Lorsqu’il est informé des faits pouvant constituer un non-respect par un notaire des règles déontologiques, le procureur peut saisir les services d’enquête des juridictions disciplinaires. Il peut aussi saisir la justice pénale ordinaire si les faits peuvent constituer des infractions.

Authentification

Le notaire authentifie les actes qu’il établit.

En apposant son sceau et sa propre signature, il constate officiellement la volonté exprimée par les personnes qui les signent. Il s’engage sur le contenu et sur la date de l’acte. Cet acte s’impose alors avec la même force qu’un jugement définitif.

Il sécurise notamment les contrats, les donations, les reconnaissances de dettes ou les testaments.

Il peut rédiger et enregistrer les pactes civils de solidarité (Pacs).

Les copies des actes notariés sont utilisées pour procéder à une exécution forcée par un commissaire de justice (anciennement huissier de justice et commissaire-priseur judiciaire).

  À savoir

le notaire peut établir une procuration à distance lorsque les parties ne peuvent pas se rendre dans son étude pour signer l’acte. Il peut recueillir leur consentement et leur signature par la voie électronique.

Conseil et défense de vos intérêts

Le notaire a une obligation de conseil à l’égard de ses clients. Il doit leur fournir une information complète et leur proposer les moyens les plus appropriés pour parvenir au résultat désiré. Le notaire doit être impartial et doit faire passer l’intérêt du client avant son propre intérêt.

  À savoir

le notaire est tenu au secret professionnel.

Conservation

Un notaire assure la conservation des actes (par exemple, un testament) au siège de son office.

Force exécutoire

Les actes établis par le notaire peuvent avoir la force d’un titre exécutoire, exactement comme un jugement prononcé par le tribunal. Il faut pour cela que les 2 conditions suivantes soient remplies :

  • L’acte doit concerner le paiement d’une somme d’argent (remboursement d’une dette) ou l’exécution d’une obligation dont la valeur est déterminable en argent (réparation d’une voiture)
  • Celui qui a la responsabilité d’effectuer le paiement ou la prestation doit avoir donné son accord pour l’exécution forcée immédiate.

Il est obligatoire d’avoir recours aux services d’un notaire pour faire les actes suivants :

La rémunération versée à un notaire est composée de plusieurs éléments différents. Ainsi, ce qu’on appelle communément les frais de notaire comprennent en réalité :

  • les droits,
  • les débours,
  • et la rémunération du notaire.

Les droits sont les taxes dues à l’État et aux collectivités. Les droits sont encaissés par le notaire et reversées au Trésor public. Ils varient suivant la nature de l’acte et la nature du bien.

Les débours ou déboursés sont les sommes dues à des tiers (pour l’obtention de pièces et documents nécessaires à la sécurité de l’acte – par exemple : demande de formalité ou acte de géomètre-expert) ou des frais de déplacement.

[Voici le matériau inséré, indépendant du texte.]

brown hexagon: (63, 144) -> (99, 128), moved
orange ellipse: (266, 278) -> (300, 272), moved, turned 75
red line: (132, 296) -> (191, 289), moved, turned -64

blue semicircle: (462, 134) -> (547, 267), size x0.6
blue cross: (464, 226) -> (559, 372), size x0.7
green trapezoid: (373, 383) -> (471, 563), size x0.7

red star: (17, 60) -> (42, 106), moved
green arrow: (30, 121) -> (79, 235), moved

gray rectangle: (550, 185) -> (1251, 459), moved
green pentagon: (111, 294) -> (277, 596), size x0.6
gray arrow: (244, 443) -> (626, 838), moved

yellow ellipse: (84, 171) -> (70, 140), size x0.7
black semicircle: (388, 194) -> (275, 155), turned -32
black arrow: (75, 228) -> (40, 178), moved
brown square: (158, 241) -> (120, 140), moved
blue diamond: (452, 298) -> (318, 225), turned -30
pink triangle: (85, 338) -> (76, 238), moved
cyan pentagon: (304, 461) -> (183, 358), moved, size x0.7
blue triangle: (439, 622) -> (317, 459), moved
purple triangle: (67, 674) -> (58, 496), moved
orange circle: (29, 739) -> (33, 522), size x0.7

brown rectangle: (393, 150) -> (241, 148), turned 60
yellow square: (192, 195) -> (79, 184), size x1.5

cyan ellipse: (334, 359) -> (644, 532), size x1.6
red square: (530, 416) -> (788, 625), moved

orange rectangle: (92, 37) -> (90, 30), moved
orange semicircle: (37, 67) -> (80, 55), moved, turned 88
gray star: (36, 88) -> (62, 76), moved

Pour sa rémunération proprement dite, le notaire perçoit des émoluments. Ils ne sont pas libres : ils sont strictement réglementés par la loi. Il existe 96 rubriques d’actes, tous tarifés différemment. Ils correspondent à la rémunération de la mission en elle-même (par exemple, une vente d’immeuble).

Cependant, un notaire peut recevoir aussi des honoraires libres, mais uniquement pour des activités notariales non tarifées par la loi. Dans ce cas, il informe par écrit son client avant le début de cette activité du montant et/ ou du mode de calcul des honoraires qu’il lui réclamera.

Le notaire doit remettre obligatoirement à ses clients un compte détaillé (un relevé des frais dus) à la fin de sa mission.

Il est possible de trouver un notaire en consultant l’annuaire des notaires de France.

Où s’adresser ?

La compétence des notaires s’étend sur l’ensemble du territoire : on peut choisir un notaire qui n’est pas proche de son domicile.

 À noter

il est possible de changer de notaire avant la signature de l’acte.